Proceed with the removal of the iSCSI target:

tgtadm --mode target --op update --tid=$TID -n state -v offline
tgtadm --mode target --op delete --tid=$TID

You can re-run the code snippet that does the cleanup at this point or do it after going through all the backup volumes in question.

4. Volumes held by the device mappper (Backup nodes)

Check for mounted volumes and un-mount:

mount | grep backup-xxxxxxxxxxxxxx | awk '{print $3}' | xargs umount -v

List the device mapper entries which are using the volumes and preventing their detachment:

for s in /dev/storpool/*; do echo $s; sd=`readlink $s`; for dm in `ls /sys/block/${sd##*/}/holders`; do echo $dm; done ;done

The volumes in question should have entries with device IDs (dm-$DID) below them, for example:

/dev/storpool/onapp-5ef2xsbvljxc2f:backup-bqaauthhrsndqk
dm-5
/dev/storpool/onapp-5ef2xsbvljxc2f:backup-cjttqdnpoopinm
dm-6
/dev/storpool/onapp-5ef2xsbvljxc2f:backup-dymkzwrgmunegq
dm-8
/dev/storpool/onapp-5ef2xsbvljxc2f:backup-zbpzhztdfidpxp
dm-3
/dev/storpool/onapp-5ef2xsbvljxc2f:backup-okcdxzqokcxidc
dm-2
/dev/storpool/onapp-5ef2xsbvljxc2f:backup-wyfrhcqwmnrqfm
dm-4

If there are no running processes, the device mapper can be cleaned with the following command:

dmsetup remove /dev/dm-$DID

After removing the device mapper entries with dmsetup, there will be two symlinks left for each entry, one linking a device file to the backup volume and one with a similar device name linking to the raw StorPool disk device (/dev/sp-..).
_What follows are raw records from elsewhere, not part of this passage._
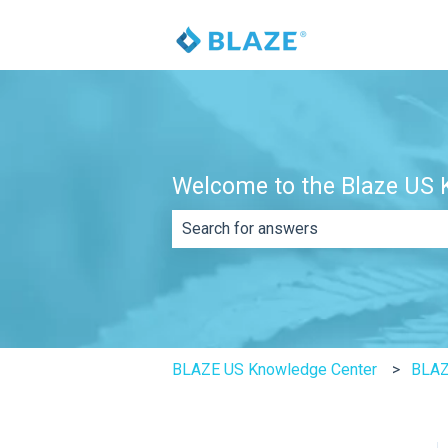
Welcome to the Blaze US K
There are no suggestions because th
BLAZE US Knowledge Center
BLA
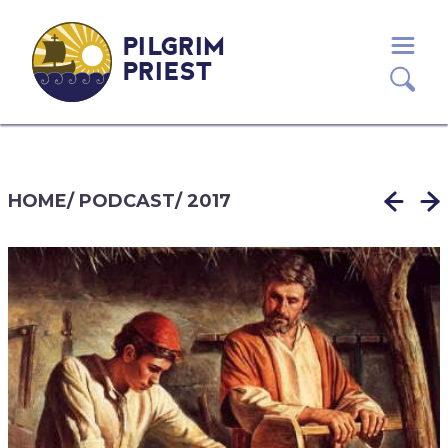
PILGRIM
PRIEST
HOME
/
PODCAST
/
2017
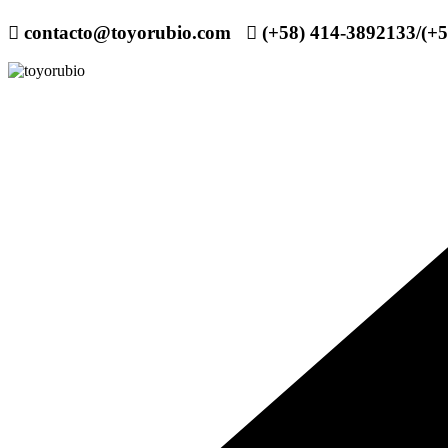
contacto@toyorubio.com
(+58) 414-3892133/(+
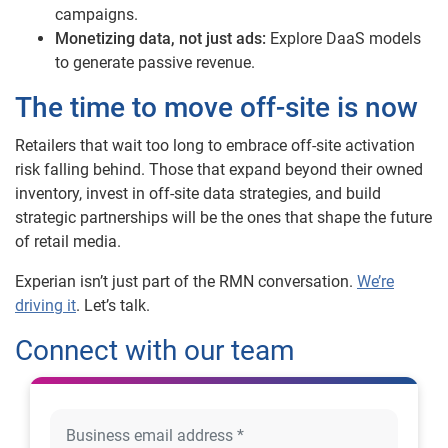
campaigns.
Monetizing data, not just ads:
Explore DaaS models
to generate passive revenue.
The time to move off-site is now
Retailers that wait too long to embrace off-site activation
risk falling behind. Those that expand beyond their owned
inventory, invest in off-site data strategies, and build
strategic partnerships will be the ones that shape the future
of retail media.
Experian isn’t just part of the RMN conversation.
We’re
driving it
. Let’s talk.
Connect with our team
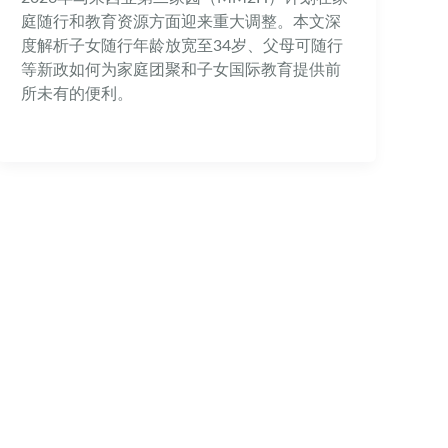
庭随行和教育资源方面迎来重大调整。本文深
度解析子女随行年龄放宽至34岁、父母可随行
等新政如何为家庭团聚和子女国际教育提供前
所未有的便利。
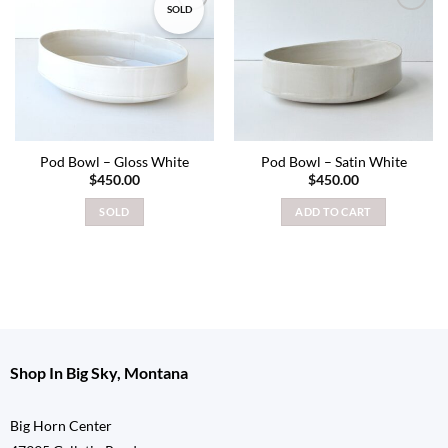
SOLD
Add to
Add to
wishlist
wishlist
Pod Bowl – Gloss White
Pod Bowl – Satin White
$
450.00
$
450.00
SOLD
ADD TO CART
Shop In Big Sky, Montana
Big Horn Center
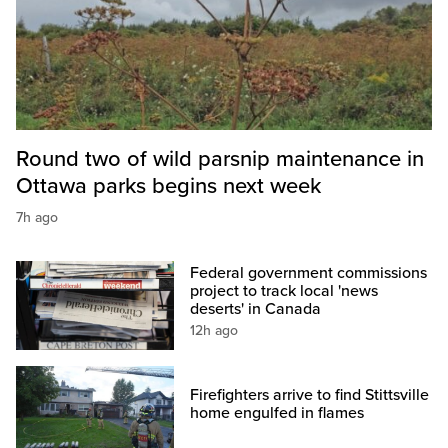
Round two of wild parsnip maintenance in
Ottawa parks begins next week
7h ago
Federal government commissions
project to track local 'news
deserts' in Canada
12h ago
Firefighters arrive to find Stittsville
home engulfed in flames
Both can be listed using:

find /dev/sp* -type l -exec ls -l {} +

Example output:

lrwxrwxrwx 1 root root      9 Nov 30 10:18 /dev/sp0p -> /dev/sp-0
lrwxrwxrwx 1 root root     56 Nov 30 10:18 /dev/sp0p1 -> /dev/mapper/onapp-5ef2xsbvljxc2f:backup-okcdxzqokcxidcX1
lrwxrwxrwx 1 root root      9 Nov 15 13:39 /dev/sp1p -> /dev/sp-1
lrwxrwxrwx 1 root root     56 Nov 15 13:39 /dev/sp1p1 -> /dev/mapper/onapp-5ef2xsbvljxc2f:backup-zbpzhztdfidpxpX1
lrwxrwxrwx 1 root root      9 Nov 30 12:04 /dev/sp2p -> /dev/sp-2
lrwxrwxrwx 1 root root     56 Nov 30 12:04 /dev/sp2p1 -> /dev/mapper/onapp-5ef2xsbvljxc2f:backup-wyfrhcqwmnrqfmX1
lrwxrwxrwx 1 root root      9 Dec 10 12:35 /dev/sp3p -> /dev/sp-3
lrwxrwxrwx 1 root root     56 Dec 10 12:35 /dev/sp3p1 -> /dev/mapper/onapp-5ef2xsbvljxc2f:backup-bqaauthhrsndqkX1
lrwxrwxrwx 1 root root      9 Dec 10 13:17 /dev/sp4p -> /dev/sp-4
lrwxrwxrwx 1 root root     56 Dec 10 13:17 /dev/sp4p1 -> /dev/mapper/onapp-5ef2xsbvljxc2f:backup-cjttqdnpoopinmX1
lrwxrwxrwx 1 root root      9 Nov 30 12:17 /dev/sp6p -> /dev/sp-6
lrwxrwxrwx 1 root root     56 Nov 30 12:17 /dev/sp6p1 -> /dev/mapper/onapp-5ef2xsbvljxc2f:backup-dymkzwrgmunegqX1

The pair of symlinks in question can be safely removed via rm.

When there are no holders left for the backup volumes in question, proceed with re-running the code snippet that does the cleanup.